## Given entries
○ ○ ○ ○ ○ ○ ○
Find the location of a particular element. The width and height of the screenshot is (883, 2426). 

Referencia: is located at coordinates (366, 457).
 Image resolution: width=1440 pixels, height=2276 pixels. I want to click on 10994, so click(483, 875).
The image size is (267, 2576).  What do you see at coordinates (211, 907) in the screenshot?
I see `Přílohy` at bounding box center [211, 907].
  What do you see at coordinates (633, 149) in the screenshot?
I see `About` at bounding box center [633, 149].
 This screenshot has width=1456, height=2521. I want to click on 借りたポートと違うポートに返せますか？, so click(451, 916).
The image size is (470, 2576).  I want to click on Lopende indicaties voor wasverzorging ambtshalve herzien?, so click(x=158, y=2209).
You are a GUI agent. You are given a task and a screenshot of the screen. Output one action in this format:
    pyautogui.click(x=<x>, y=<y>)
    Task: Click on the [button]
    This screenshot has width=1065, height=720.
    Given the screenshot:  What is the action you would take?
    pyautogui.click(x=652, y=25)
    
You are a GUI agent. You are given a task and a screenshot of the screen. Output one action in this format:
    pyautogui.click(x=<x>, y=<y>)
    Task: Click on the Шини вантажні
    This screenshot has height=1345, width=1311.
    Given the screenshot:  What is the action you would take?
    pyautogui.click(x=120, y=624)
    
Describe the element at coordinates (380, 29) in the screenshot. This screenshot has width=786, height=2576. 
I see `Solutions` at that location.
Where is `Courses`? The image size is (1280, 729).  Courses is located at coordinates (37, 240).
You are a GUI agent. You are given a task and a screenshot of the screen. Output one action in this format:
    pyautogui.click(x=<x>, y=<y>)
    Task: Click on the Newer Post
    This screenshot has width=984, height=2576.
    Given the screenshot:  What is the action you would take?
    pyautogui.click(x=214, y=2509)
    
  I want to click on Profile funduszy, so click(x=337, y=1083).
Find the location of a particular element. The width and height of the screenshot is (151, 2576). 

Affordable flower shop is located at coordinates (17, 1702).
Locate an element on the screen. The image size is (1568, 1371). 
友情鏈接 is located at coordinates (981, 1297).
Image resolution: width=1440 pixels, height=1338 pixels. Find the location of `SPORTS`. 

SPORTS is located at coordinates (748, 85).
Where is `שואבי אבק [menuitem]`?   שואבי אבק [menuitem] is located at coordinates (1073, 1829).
○ ○ ○ ○ ○ ○ ○
## What you have to do
Every line of the records should be reproduced exactly.

## Exercise response
Find the location of a particular element. The width and height of the screenshot is (883, 2426). 

Referencia: is located at coordinates (366, 457).
 Image resolution: width=1440 pixels, height=2276 pixels. I want to click on 10994, so click(483, 875).
The image size is (267, 2576).  What do you see at coordinates (211, 907) in the screenshot?
I see `Přílohy` at bounding box center [211, 907].
  What do you see at coordinates (633, 149) in the screenshot?
I see `About` at bounding box center [633, 149].
 This screenshot has width=1456, height=2521. I want to click on 借りたポートと違うポートに返せますか？, so click(451, 916).
The image size is (470, 2576).  I want to click on Lopende indicaties voor wasverzorging ambtshalve herzien?, so click(x=158, y=2209).
You are a GUI agent. You are given a task and a screenshot of the screen. Output one action in this format:
    pyautogui.click(x=<x>, y=<y>)
    Task: Click on the [button]
    This screenshot has width=1065, height=720.
    Given the screenshot:  What is the action you would take?
    pyautogui.click(x=652, y=25)
    
You are a GUI agent. You are given a task and a screenshot of the screen. Output one action in this format:
    pyautogui.click(x=<x>, y=<y>)
    Task: Click on the Шини вантажні
    This screenshot has height=1345, width=1311.
    Given the screenshot:  What is the action you would take?
    pyautogui.click(x=120, y=624)
    
Describe the element at coordinates (380, 29) in the screenshot. This screenshot has width=786, height=2576. 
I see `Solutions` at that location.
Where is `Courses`? The image size is (1280, 729).  Courses is located at coordinates (37, 240).
You are a GUI agent. You are given a task and a screenshot of the screen. Output one action in this format:
    pyautogui.click(x=<x>, y=<y>)
    Task: Click on the Newer Post
    This screenshot has width=984, height=2576.
    Given the screenshot:  What is the action you would take?
    pyautogui.click(x=214, y=2509)
    
  I want to click on Profile funduszy, so click(x=337, y=1083).
Find the location of a particular element. The width and height of the screenshot is (151, 2576). 

Affordable flower shop is located at coordinates (17, 1702).
Locate an element on the screen. The image size is (1568, 1371). 
友情鏈接 is located at coordinates (981, 1297).
Image resolution: width=1440 pixels, height=1338 pixels. Find the location of `SPORTS`. 

SPORTS is located at coordinates (748, 85).
Where is `שואבי אבק [menuitem]`?   שואבי אבק [menuitem] is located at coordinates (1073, 1829).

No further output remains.